• _What is expected_
The entries below are to be reproduced exactly, with their pictures omitted.
Exercise input section start
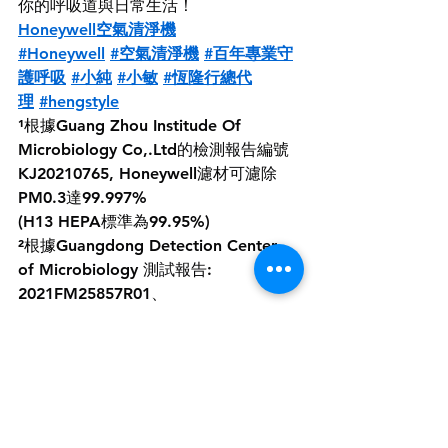
你的呼吸道與日常生活！
Honeywell空氣清淨機
#Honeywell
#空氣清淨機
#百年專業守
護呼吸
#小純
#小敏
#恆隆行總代
理
#hengstyle
¹根據Guang Zhou Institude Of 
Microbiology Co,.Ltd的檢測報告編號
KJ20210765, Honeywell濾材可濾除
PM0.3達99.997%
(H13 HEPA標準為99.95%)
²根據Guangdong Detection Center 
of Microbiology 測試報告: 
2021FM25857R01、 
2020FM29704R01、 
2020FM29704R02、 
2020FM29704R03、 
2020FM05046R01 結果
³根據 Center for Building 
Environment Test Tsinghua University 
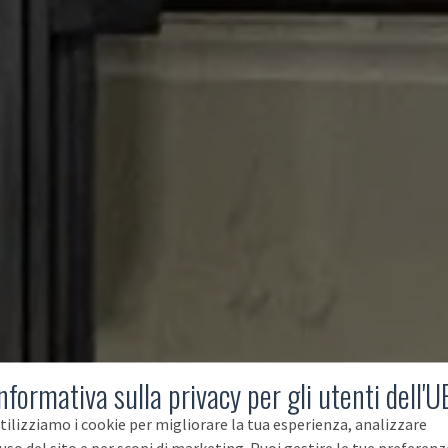
nformativa sulla privacy per gli utenti dell'U
tilizziamo i cookie per migliorare la tua esperienza, analizzare
'uso del sito e per scopi di marketing. Puoi gestire le tue preferenz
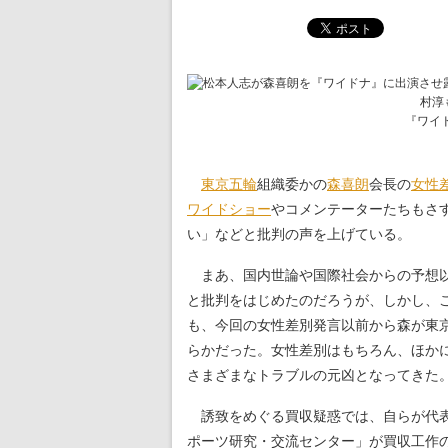
『ワイ
東京五輪
組織委かの
森喜朗
会長の
女性
ワイドショー
やコメンテーターたちもさ
い」などと批判の声を上げている。
まあ、国内世論や国際社会からの予想以
と批判をはじめたのだろうが、しかし、
も、今回の女性差別発言以前から森が東
らかだった。女性差別はもちろん、ほか
さまざまなトラブルの元凶となってきた
誘致をめぐる買収疑惑では、自らが代表
ポーツ研究・交流センター」が買収工作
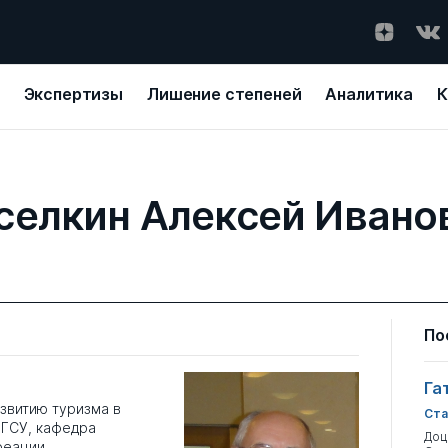
Экспертизы
Лишение степеней
Аналитика
К
селкин Алексей Ивано
По
Га
звитию туризма в
Ста
ГСУ, кафедра
Доц
реации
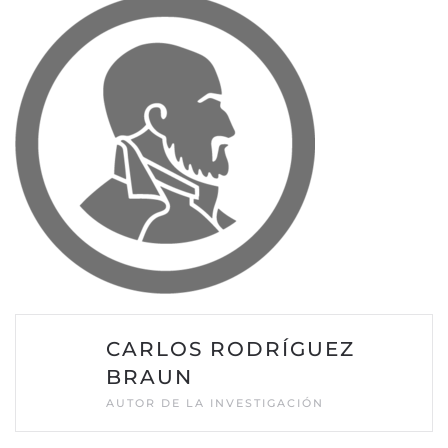
CARLOS RODRÍGUEZ
BRAUN
AUTOR DE LA INVESTIGACIÓN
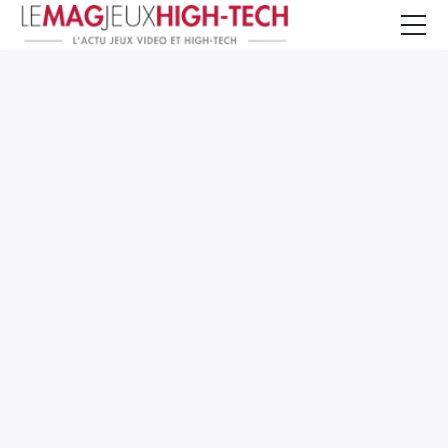
Jeux Vidéo
PC et Hardware
Smartphone et Tablettes
High-Tech
Mangas et Comics
TV, cinéma
Test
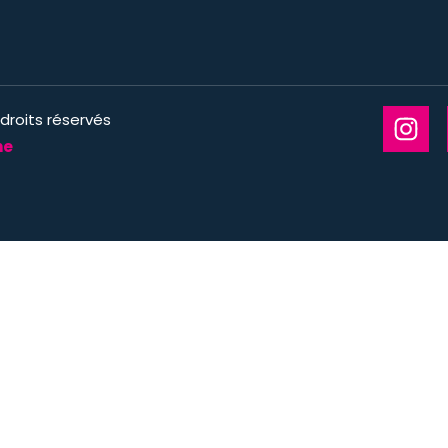
droits réservés
ne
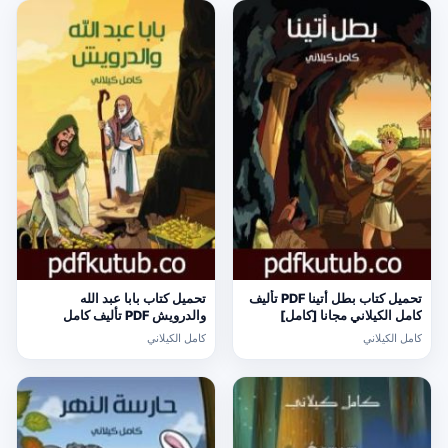
تحميل كتاب بطل أتينا PDF تأليف
تحميل كتاب بابا عبد الله
كامل الكيلاني مجانا [كامل]
والدرويش PDF تأليف كامل
الكيلاني مجانا [كامل]
كامل الكيلاني
كامل الكيلاني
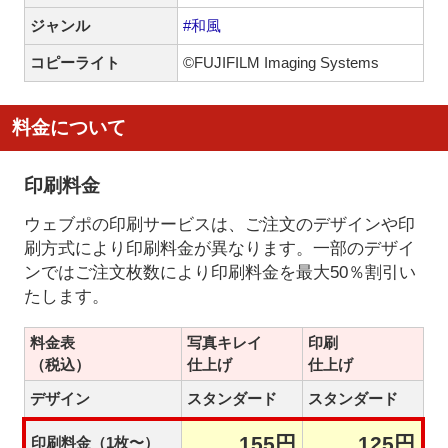
ジャンル
#和風
コピーライト
©FUJIFILM Imaging Systems
料金について
印刷料金
ウェブポの印刷サービスは、ご注文のデザインや印
刷方式により印刷料金が異なります。一部のデザイ
ンではご注文枚数により印刷料金を最大50％割引い
たします。
料金表
写真キレイ
印刷
（税込）
仕上げ
仕上げ
デザイン
スタンダード
スタンダード
155円
125円
印刷料金（1枚〜）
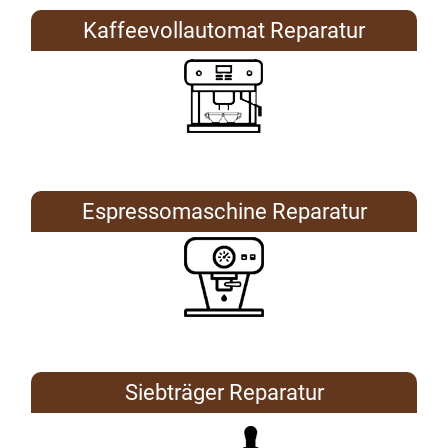
Kaffeevollautomat Reparatur
Espressomaschine Reparatur
Siebträger Reparatur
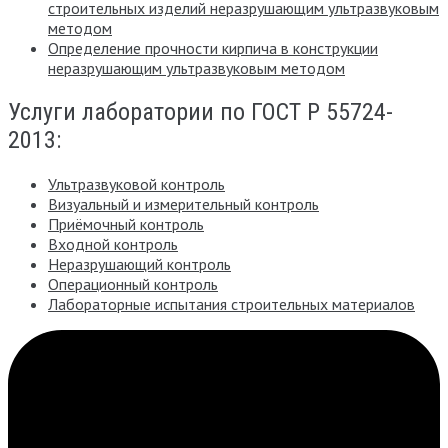
строительных изделий неразрушающим ультразвуковым
методом
Определение прочности кирпича в конструкции
неразрушающим ультразвуковым методом
Услуги лаборатории по ГОСТ Р 55724-
2013:
Ультразвуковой контроль
Визуальный и измерительный контроль
Приёмочный контроль
Входной контроль
Неразрушающий контроль
Операционный контроль
Лабораторные испытания строительных материалов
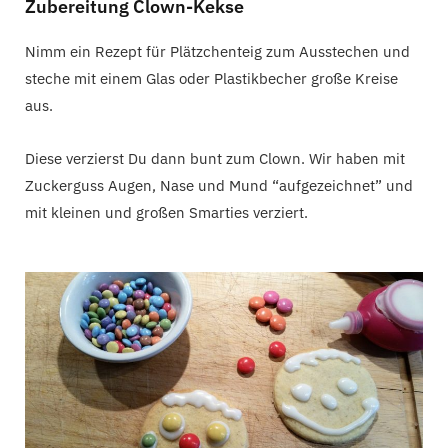
Zubereitung Clown-Kekse
Nimm ein Rezept für Plätzchenteig zum Ausstechen und
steche mit einem Glas oder Plastikbecher große Kreise
aus.
Diese verzierst Du dann bunt zum Clown. Wir haben mit
Zuckerguss Augen, Nase und Mund “aufgezeichnet” und
mit kleinen und großen Smarties verziert.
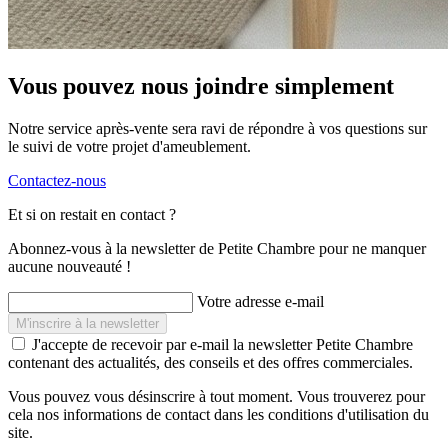
Vous pouvez nous joindre simplement
Notre service après-vente sera ravi de répondre à vos questions sur
le suivi de votre projet d'ameublement.
Contactez-nous
Et si on restait en contact ?
Abonnez-vous à la newsletter de Petite Chambre pour ne manquer
aucune nouveauté !
Votre adresse e-mail
J'accepte de recevoir par e-mail la newsletter Petite Chambre
contenant des actualités, des conseils et des offres commerciales.
Vous pouvez vous désinscrire à tout moment. Vous trouverez pour
cela nos informations de contact dans les conditions d'utilisation du
site.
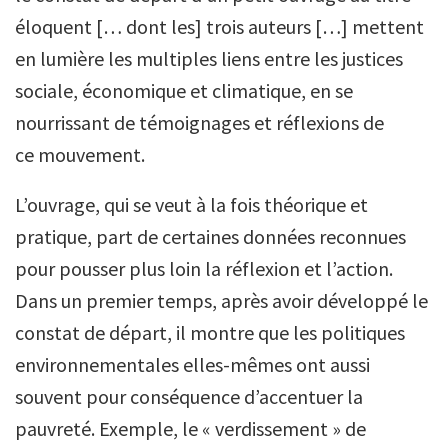
éloquent [… dont les] trois auteurs […] mettent
en lumière les multiples liens entre les justices
sociale, économique et climatique, en se
nourrissant de témoignages et réflexions de
ce mouvement.
L’ouvrage, qui se veut à la fois théorique et
pratique, part de certaines données reconnues
pour pousser plus loin la réflexion et l’action.
Dans un premier temps, après avoir développé le
constat de départ, il montre que les politiques
environnementales elles-mêmes ont aussi
souvent pour conséquence d’accentuer la
pauvreté. Exemple, le « verdissement » de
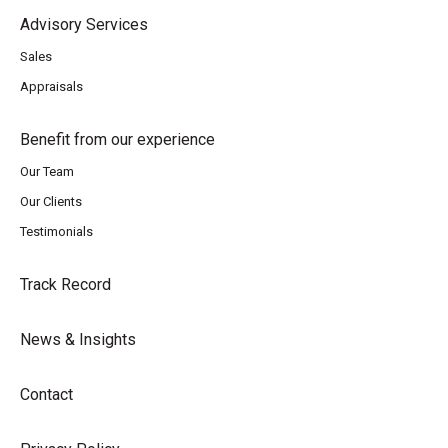
Advisory Services
Sales
Appraisals
Benefit from our experience
Our Team
Our Clients
Testimonials
Track Record
News & Insights
Contact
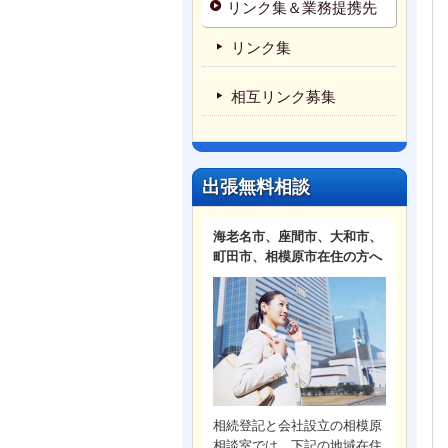
リンク集＆業務提携先
リンク集
相互リンク募集
出張無料相談
海老名市、座間市、大和市、
町田市、相模原市在住の方へ
相続登記と会社設立の相模原
相談室では、下記の地域在住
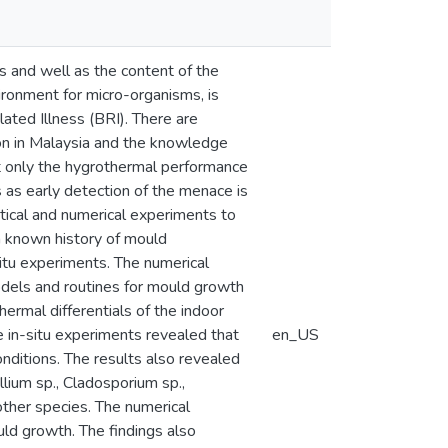
 and well as the content of the
ironment for micro-organisms, is
ated Illness (BRI). There are
tion in Malaysia and the knowledge
not only the hygrothermal performance
 as early detection of the menace is
ytical and numerical experiments to
a known history of mould
situ experiments. The numerical
dels and routines for mould growth
ermal differentials of the indoor
e in-situ experiments revealed that
en_US
nditions. The results also revealed
llium sp., Cladosporium sp.,
ther species. The numerical
uld growth. The findings also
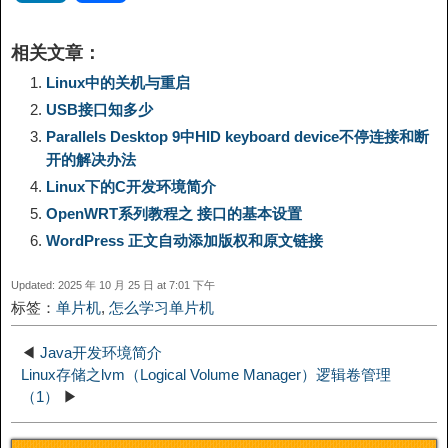
p
l
c
s
n
n
i
享
相关文章：
y
e
e
t
t
a
n
Linux中的关机与重启
USB接口知多少
L
g
b
o
e
W
k
Parallels Desktop 9中HID keyboard device不停连接和断
开的解决办法
i
r
o
d
r
e
e
Linux下的C开发环境简介
OpenWRT系列教程之 接口的基本设置
n
a
o
o
e
i
d
WordPress 正文自动添加版权和原文链接
k
m
k
n
s
b
Updated: 2025 年 10 月 25 日 at 7:01 下午
I
标签：
单片机
,
怎么学习单片机
t
o
n
◀
Java开发环境简介
Linux存储之lvm（Logical Volume Manager）逻辑卷管理
（1）
▶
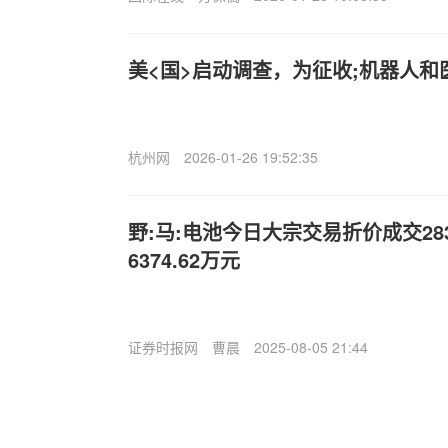
美<国>启动调查，为征收;机器人
杭州网
2026-01-26 19:52:35
野:马:电池今日大宗交易折价成交283
6374.62万元
证券时报网
曹晨
2025-08-05 21:44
Exercise input section end
• _Task response_
你的呼吸道與日常生活！
Honeywell空氣清淨機
#Honeywell
#空氣清淨機
#百年專業守
護呼吸
#小純
#小敏
#恆隆行總代
理
#hengstyle
¹根據Guang Zhou Institude Of 
Microbiology Co,.Ltd的檢測報告編號
KJ20210765, Honeywell濾材可濾除
PM0.3達99.997%
(H13 HEPA標準為99.95%)
²根據Guangdong Detection Center 
of Microbiology 測試報告: 
2021FM25857R01、 
2020FM29704R01、 
2020FM29704R02、 
2020FM29704R03、 
2020FM05046R01 結果
³根據 Center for Building 
Environment Test Tsinghua University 
nformativa sulla privacy per gli utenti dell'U
tilizziamo i cookie per migliorare la tua esperienza, analizzare
'uso del sito e per scopi di marketing. Puoi gestire le tue preferenz
『ワイ
東京五輪
組織委かの
森喜朗
会長の
女性
ワイドショー
やコメンテーターたちもさ
い」などと批判の声を上げている。
まあ、国内世論や国際社会からの予想以
と批判をはじめたのだろうが、しかし、
も、今回の女性差別発言以前から森が東
らかだった。女性差別はもちろん、ほか
さまざまなトラブルの元凶となってきた
誘致をめぐる買収疑惑では、自らが代表
ポーツ研究・交流センター」が買収工作
Экспертизы
Лишение степеней
Аналитика
К
селкин Алексей Ивано
По
Га
звитию туризма в
Ста
ГСУ, кафедра
Доц
реации
CARLOS RODRÍGUEZ
BRAUN
AUTOR DE LA INVESTIGACIÓN
Jeux Vidéo
PC et Hardware
Smartphone et Tablettes
High-Tech
Mangas et Comics
TV, cinéma
Test
droits réservés
ne
تحميل كتاب بطل أتينا PDF تأليف
تحميل كتاب بابا عبد الله
كامل الكيلاني مجانا [كامل]
والدرويش PDF تأليف كامل
الكيلاني مجانا [كامل]
كامل الكيلاني
كامل الكيلاني
ジャンル
#和風
コピーライト
©FUJIFILM Imaging Systems
料金について
印刷料金
ウェブポの印刷サービスは、ご注文のデザインや印
刷方式により印刷料金が異なります。一部のデザイ
ンではご注文枚数により印刷料金を最大50％割引い
たします。
料金表
写真キレイ
印刷
（税込）
仕上げ
仕上げ
デザイン
スタンダード
スタンダード
155円
125円
印刷料金（1枚〜）
Kaffeevollautomat Reparatur
Espressomaschine Reparatur
Siebträger Reparatur
строительных изделий неразрушающим ультразвуковым
методом
Определение прочности кирпича в конструкции
неразрушающим ультразвуковым методом
Услуги лаборатории по ГОСТ Р 55724-
2013:
Ультразвуковой контроль
Визуальный и измерительный контроль
Приёмочный контроль
Входной контроль
Неразрушающий контроль
Операционный контроль
Лабораторные испытания строительных материалов
Zubereitung Clown-Kekse
Nimm ein Rezept für Plätzchenteig zum Ausstechen und
steche mit einem Glas oder Plastikbecher große Kreise
aus.
Diese verzierst Du dann bunt zum Clown. Wir haben mit
Zuckerguss Augen, Nase und Mund “aufgezeichnet” und
mit kleinen und großen Smarties verziert.
Vous pouvez nous joindre simplement
Notre service après-vente sera ravi de répondre à vos questions sur
le suivi de votre projet d'ameublement.
Contactez-nous
Et si on restait en contact ?
Abonnez-vous à la newsletter de Petite Chambre pour ne manquer
aucune nouveauté !
Votre adresse e-mail
J'accepte de recevoir par e-mail la newsletter Petite Chambre
contenant des actualités, des conseils et des offres commerciales.
Vous pouvez vous désinscrire à tout moment. Vous trouverez pour
cela nos informations de contact dans les conditions d'utilisation du
site.
éloquent [… dont les] trois auteurs […] mettent
en lumière les multiples liens entre les justices
sociale, économique et climatique, en se
nourrissant de témoignages et réflexions de
ce mouvement.
L’ouvrage, qui se veut à la fois théorique et
pratique, part de certaines données reconnues
pour pousser plus loin la réflexion et l’action.
Dans un premier temps, après avoir développé le
constat de départ, il montre que les politiques
environnementales elles-mêmes ont aussi
souvent pour conséquence d’accentuer la
pauvreté. Exemple, le « verdissement » de
Advisory Services
Sales
Appraisals
Benefit from our experience
Our Team
Our Clients
Testimonials
Track Record
News & Insights
Contact
リンク集＆業務提携先
リンク集
相互リンク募集
出張無料相談
海老名市、座間市、大和市、
町田市、相模原市在住の方へ
相続登記と会社設立の相模原
相談室では、下記の地域在住
 and well as the content of the
ironment for micro-organisms, is
ated Illness (BRI). There are
tion in Malaysia and the knowledge
not only the hygrothermal performance
 as early detection of the menace is
ytical and numerical experiments to
a known history of mould
situ experiments. The numerical
dels and routines for mould growth
ermal differentials of the indoor
e in-situ experiments revealed that
en_US
nditions. The results also revealed
llium sp., Cladosporium sp.,
ther species. The numerical
uld growth. The findings also
p
l
c
s
n
n
i
享
相关文章：
y
e
e
t
t
a
n
Linux中的关机与重启
USB接口知多少
L
g
b
o
e
W
k
Parallels Desktop 9中HID keyboard device不停连接和断
开的解决办法
i
r
o
d
r
e
e
Linux下的C开发环境简介
OpenWRT系列教程之 接口的基本设置
n
a
o
o
e
i
d
WordPress 正文自动添加版权和原文链接
k
m
k
n
s
b
Updated: 2025 年 10 月 25 日 at 7:01 下午
I
标签：
单片机
,
怎么学习单片机
t
o
n
◀
Java开发环境简介
Linux存储之lvm（Logical Volume Manager）逻辑卷管理
（1）
▶
美<国>启动调查，为征收;机器人
杭州网
2026-01-26 19:52:35
野:马:电池今日大宗交易折价成交283
6374.62万元
证券时报网
曹晨
2025-08-05 21:44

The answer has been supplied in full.